The authors recount cooperative acts currently unfolding: More than 20 countries donated medical supplies to China in February, and China has reciprocated. “Government officials can highlight events like these to improve out-group attitudes,” they write, adding that other studies have shown that making people feel safer can reduce prejudice.

Fake News and Misinformation

Fake news and conspiracy theories about COVID-19 have undoubtedly proliferated on social media, but new research has explored social-science based solutions to counter the spread of fake news. Fact-checking and correction offer potential remedies, as does source expertise, bipartisanship in messaging, and messages from “unlikely sources”—those who benefit from the original misinformation.

But the researchers acknowledge that fact-checking and corrections may not keep up with the vast amount of false information produced in moments of crisis like a pandemic and that approaches beyond debunking are necessary.  

In response, they offer what scholars term a “pre-bunking approach,” which centers on psychological inoculation. Studies have found that preemptively exposing people to small doses of misinformation techniques (including scenarios about COVID-19) can reduce susceptibility to fake news. Another preventative approach involves subtle prompts that emphasize accuracy (for instance, asking users to judge the veracity of a single neutral headline). Such prompts have been found in prior work to improve the quality of the content users share and could be easily implemented by social media platforms.

“To effectively counter fake news about COVID-19 around the world, governments and social media companies must rigorously develop and test interventions in collaboration with independent behavioral scientists,” the authors advocate. “This includes identifying treatments that effectively reduce belief in misinformation, while not undermining belief in accurate information—a particularly salient concern given evidence that most exposure to and sharing of fake news in the U.S. has been concentrated among relatively small sub-sections of the population.”

Stress and Coping

Public health experts have said that one of the most vital strategies for slowing the spread of COVID-19 is “social distancing”—a practice that, while beneficial, “clashes with the deep-seated human instinct to connect with others, especially during emotional times,” the authors observe. Studies have shown social connection “helps people regulate affect, cope with stress, and remain resilient during difficult times” while other scholarship has revealed that “loneliness and social isolation worsen the burden of stress, and produce deleterious effects on mental, cardiovascular, and immune health.”

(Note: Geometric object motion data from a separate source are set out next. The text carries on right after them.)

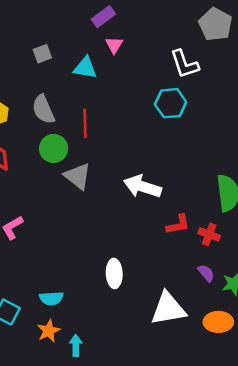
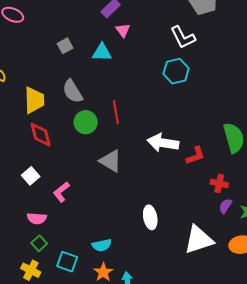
red line: (85, 123) -> (116, 112), moved
gray triangle: (78, 176) -> (111, 161), moved
red L-shape: (178, 225) -> (195, 156), moved
red cross: (209, 234) -> (219, 183), moved
purple semicircle: (206, 273) -> (225, 206), turned -98

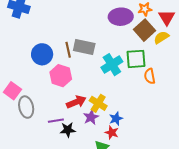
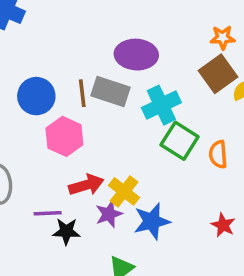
purple ellipse: (121, 17) -> (136, 55), moved
green square: (136, 59) -> (180, 141), moved, turned 30
cyan cross: (112, 65) -> (161, 105), moved
blue star: (116, 119) -> (152, 221), size x1.5
red star: (112, 133) -> (223, 225), moved

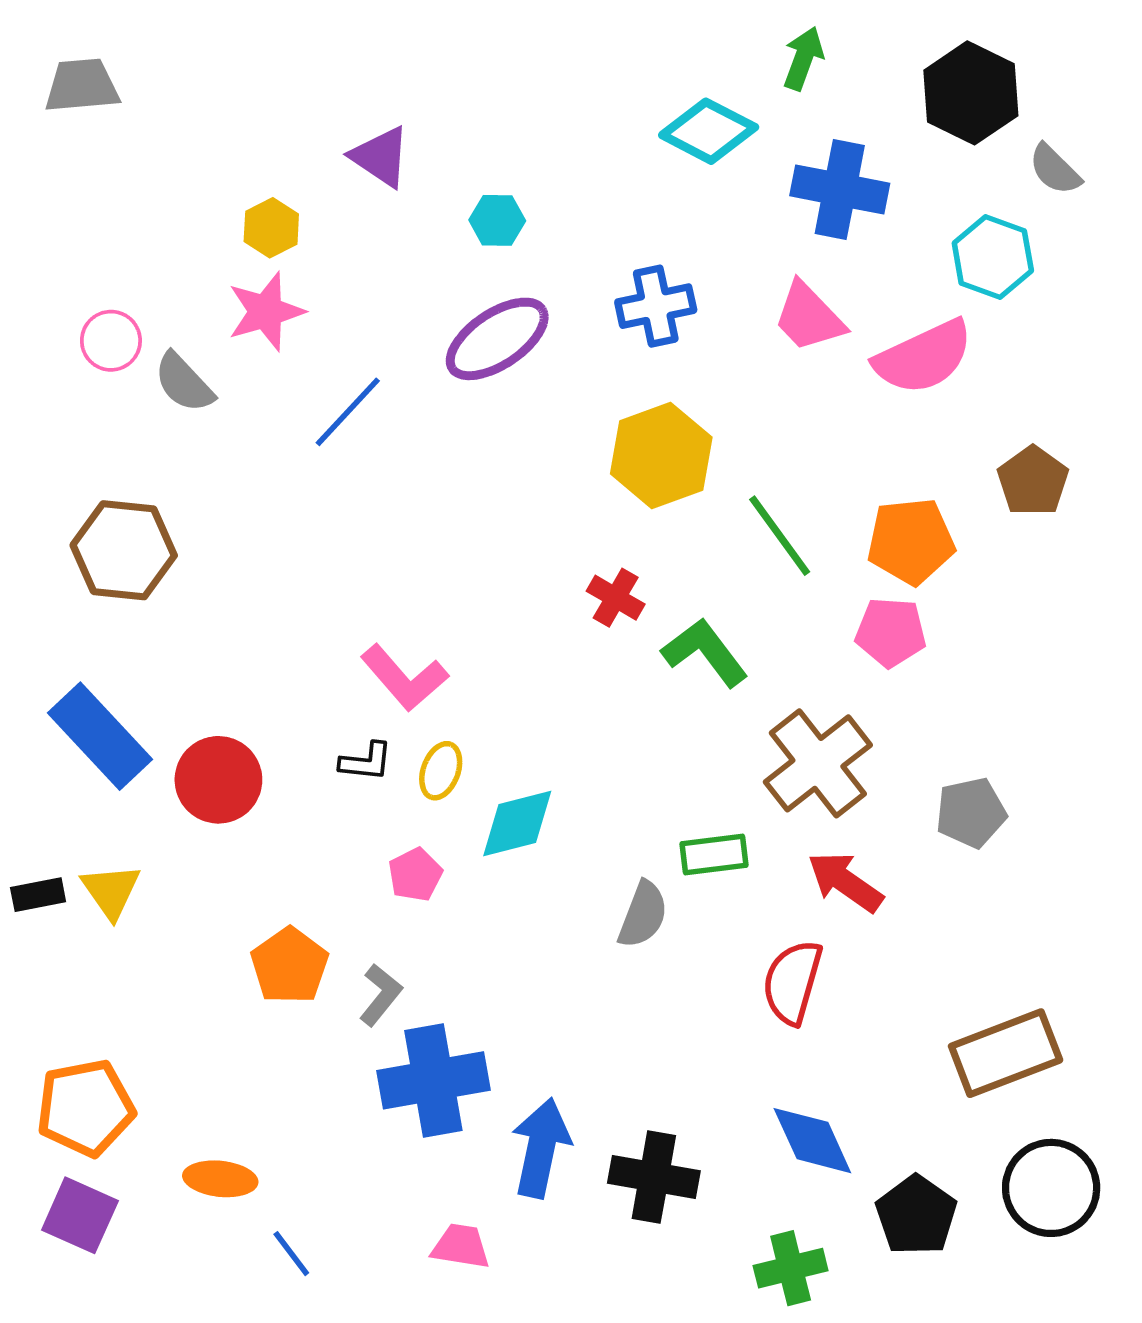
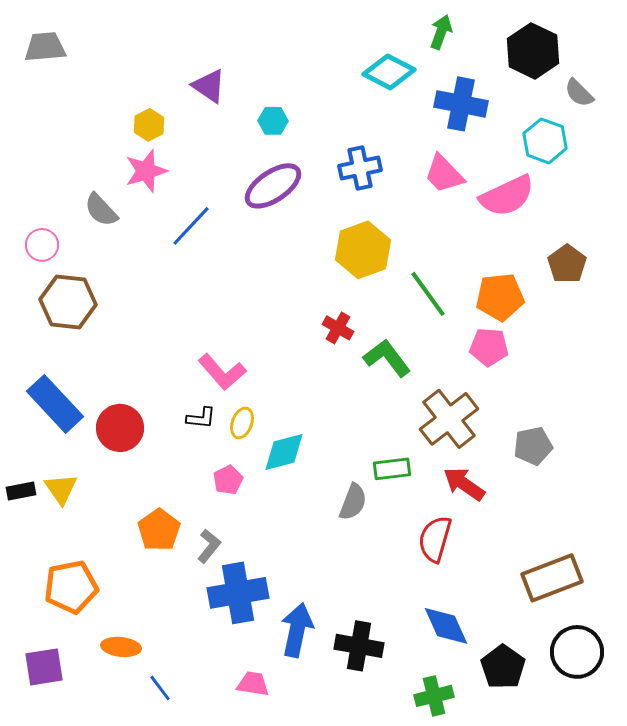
pink circle: (111, 341) -> (42, 245), moved
orange pentagon: (85, 1108) -> (71, 587), moved
purple square: (80, 1215) -> (44, 667), turned -33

However, the researchers list ways we can diminish the ill effects of isolation.

One, they advocate replacing the term “social distancing”—when possible—with “physical distancing.” This change, they say, would “highlight the fact that deep social connection with a broader community is possible even when people are physically apart through the use of technology.”

Two, they cite the value of online forums, which have long served as hubs for mutual support—in particular, among individuals with rare illnesses—and psychological well-being. Other technologies, such as FaceTime and Zoom, have been found to be valuable in generating empathy and connection.


“Urgent action is needed to mitigate the potential devastation of COVID-19, and drawing from existing knowledge can help ensure we are taking constructive steps,” Van Bavel says. “In addition, the lessons from past studies should be relevant to future pandemics and other public health crises. Whether policy makers are trying to increase vaccination rates or reduce the harm of climate change, they will be fundamentally facing many of the same issues in the future.”

“By applying the knowledge gained from earlier research, we hope that public health experts will be better equipped to communicate effectively and drive behavior change in a manner that yields global benefits,” adds Willer.